La Constitution de la Cinquième République – Texte intégral après la révision de mars 2016 PDF

Enregistré à la Constitution de la Cinquième République – Texte intégral après la révision de mars 2016 PDF Présidence de l’Assemblée nationale le 13 avril 2016. Aller plus loin, faire vivre l’égalité, renforcer la citoyenneté, c’est chercher sans répit, sans fausses excuses, à nous hisser à la hauteur des exigences des Français.

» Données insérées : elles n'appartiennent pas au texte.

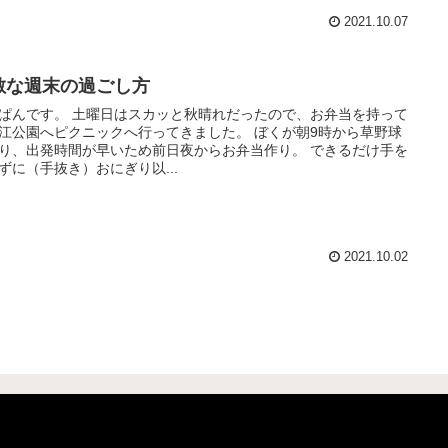
2021.10.07
敵な週末の過ごし方
ぱんです。 土曜日はスカッと秋晴れだったので、お弁当を持って
江公園へピクニックへ行ってきました。 ぼくが朝9時から草野球
り、出発時間が早いため前日夜からお弁当作り。 できるだけ手を
ずに（手抜き）おにぎり以...
2021.10.02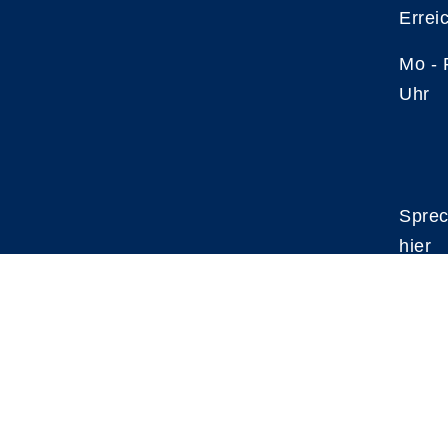
Errei
Mo -
Uhr
Sprec
hier
A
Kontrast
Schriftgröße
A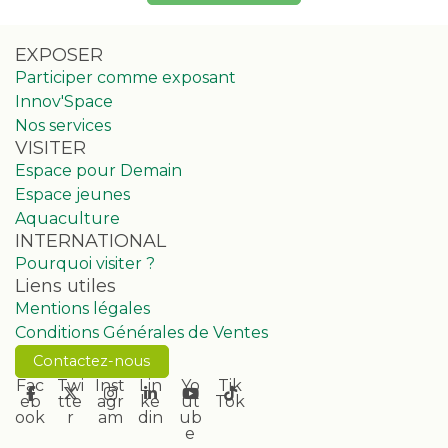
EXPOSER
Participer comme exposant
Innov'Space
Nos services
VISITER
Espace pour Demain
Espace jeunes
Aquaculture
INTERNATIONAL
Pourquoi visiter ?
Liens utiles
Mentions légales
Conditions Générales de Ventes
Contactez-nous
Fac
Twi
Inst
Lin
Yo
Tik
eb
tte
agr
ke
ut
Tok
ook
r
am
din
ub
e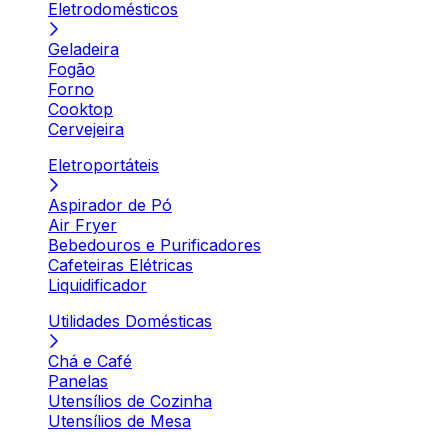
Eletrodomésticos
Geladeira
Fogão
Forno
Cooktop
Cervejeira
Eletroportáteis
Aspirador de Pó
Air Fryer
Bebedouros e Purificadores
Cafeteiras Elétricas
Liquidificador
Utilidades Domésticas
Chá e Café
Panelas
Utensílios de Cozinha
Utensílios de Mesa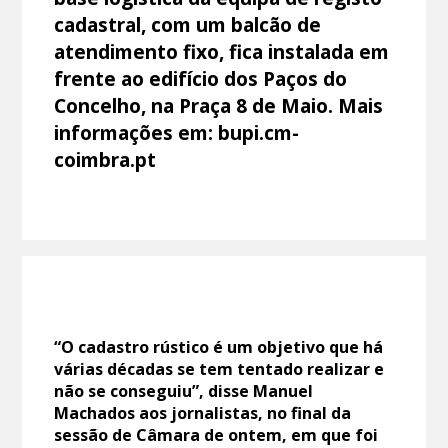
cadastral, com um balcão de
atendimento fixo, fica instalada em
frente ao edifício dos Paços do
Concelho, na Praça 8 de Maio. Mais
informações em: bupi.cm-
coimbra.pt
“O cadastro rústico é um objetivo que há
várias décadas se tem tentado realizar e
não se conseguiu”, disse Manuel
Machados aos jornalistas, no final da
sessão de Câmara de ontem, em que foi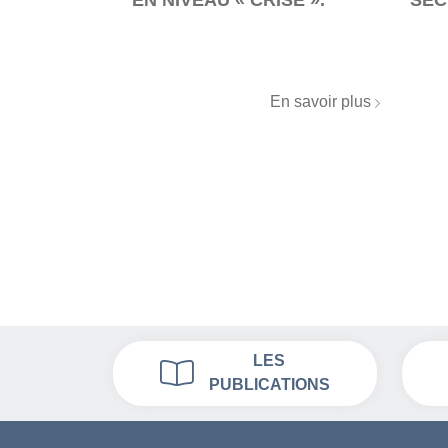
n savoir plus
En savoir plus
LES
PUBLICATIONS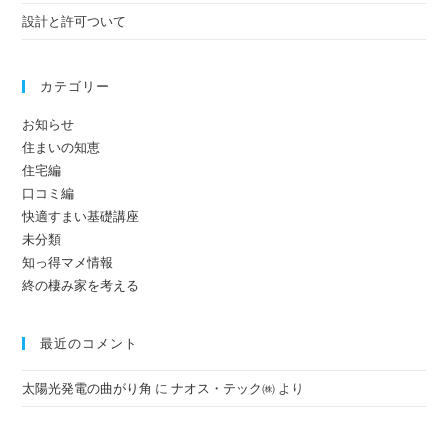
設計と許可ついて
カテゴリー
お知らせ
住まいの知恵
住宅編
口コミ編
快適すまい基礎講座
未分類
知っ得マメ情報
終の棲み家を考える
最近のコメント
太陽光発電の曲がり角
に
ナオス・テック㈱
より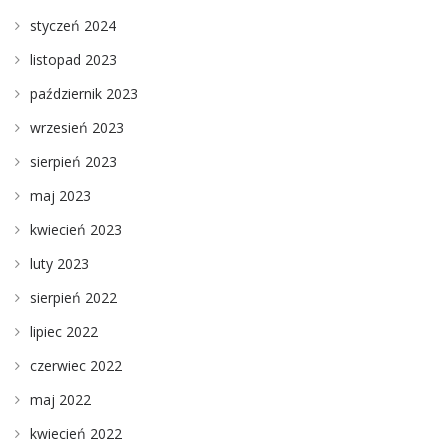
styczeń 2024
listopad 2023
październik 2023
wrzesień 2023
sierpień 2023
maj 2023
kwiecień 2023
luty 2023
sierpień 2022
lipiec 2022
czerwiec 2022
maj 2022
kwiecień 2022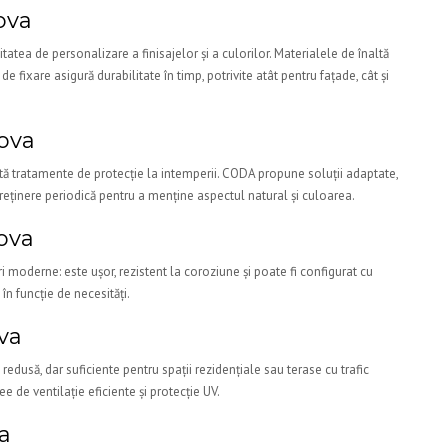
ova
tatea de personalizare a finisajelor și a culorilor. Materialele de înaltă
 fixare asigură durabilitate în timp, potrivite atât pentru fațade, cât și
iova
sită tratamente de protecție la intemperii. CODA propune soluții adaptate,
ntreținere periodică pentru a menține aspectul natural și culoarea.
ova
 moderne: este ușor, rezistent la coroziune și poate fi configurat cu
în funcție de necesități.
va
redusă, dar suficiente pentru spații rezidențiale sau terase cu trafic
 de ventilație eficiente și protecție UV.
a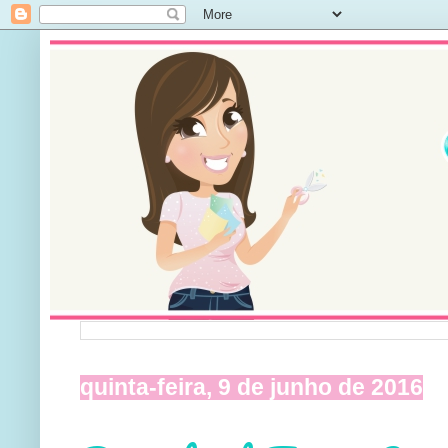
quinta-feira, 9 de junho de 2016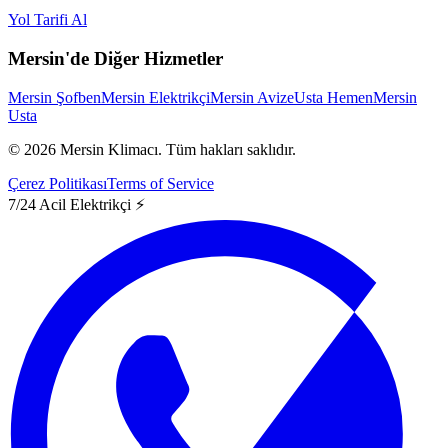
Yol Tarifi Al
Mersin'de Diğer Hizmetler
Mersin Şofben
Mersin Elektrikçi
Mersin Avize
Usta Hemen
Mersin
Usta
©
2026
Mersin Klimacı.
Tüm hakları saklıdır.
Çerez Politikası
Terms of Service
7/24 Acil Elektrikçi ⚡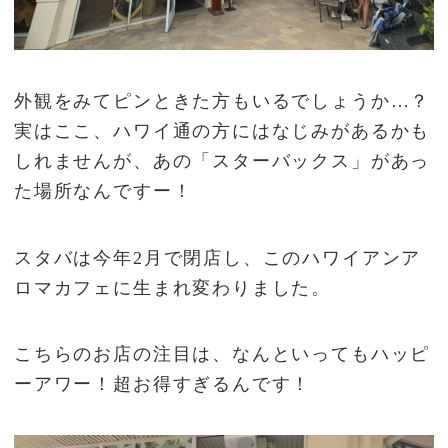
外観をみてピンときた方もいるでしょうか…？
実はここ、ハワイ通の方にはなじみがあるかも
しれませんが、あの「スターバックス」があっ
た場所なんですー！
スタバは今年2月で閉店し、このハワイアンア
ロマカフェに生まれ変わりました。
こちらのお店の注目は、なんといってもハッピ
ーアワー！超お得すぎるんです！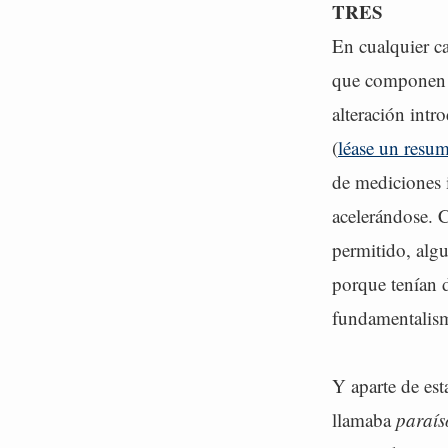
TRES
En cualquier c
que componen s
alteración intr
(
léase un resum
de mediciones i
acelerándose. 
permitido, algu
porque tenían d
fundamentalismo
Y aparte de est
llamaba
paraís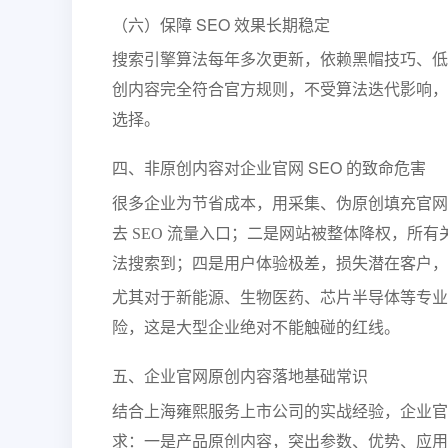
（六）保障 SEO 效果长期稳定
搜索引擎算法每年多次更新，依赖黑帽技巧、低
创内容完全符合官方规则，不受算法迭代影响，能
选择。
四、非原创内容对企业官网 SEO 的致命危害
很多企业为节省成本，用采集、伪原创填充官网
去 SEO 流量入口；二是网站被整体降权，所
法搜索到；四是用户体验极差，损失潜在客户，
尤其对于新能源、生物医药、芯片半导体等专业
险，这是大型企业绝对不能触碰的红线。
五、企业官网原创内容落地基础常识
结合
上海
雍熙服务上市公司的实战经验，企业官
求：一是产品原创内容，突出参数、优势、应用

C’est porter toujours plus haut nos ambitions . Depuis 2012, le Gouvernement a mené une série de politiques en faveur de la sécurité, du logement, de l’égalité entre les femmes et les hommes, de la sécurisation des parcours professionnels, de la lutte contre les discriminations, ou de l’accès au marché du travail, notamment pour les jeunes. Une vaste refondation de notre École a également été menée. Les attentats de 2015 ont mis à jour, avec encore davantage d’intensité, des fractures anciennes de la société française qui continuent de se creuser. Elles se traduisent par la montée des racismes, des intolérances, de la tentation du repli sur soi, des communautarismes et de la peur de l’autre. La jeunesse de France est particulièrement en proie au doute.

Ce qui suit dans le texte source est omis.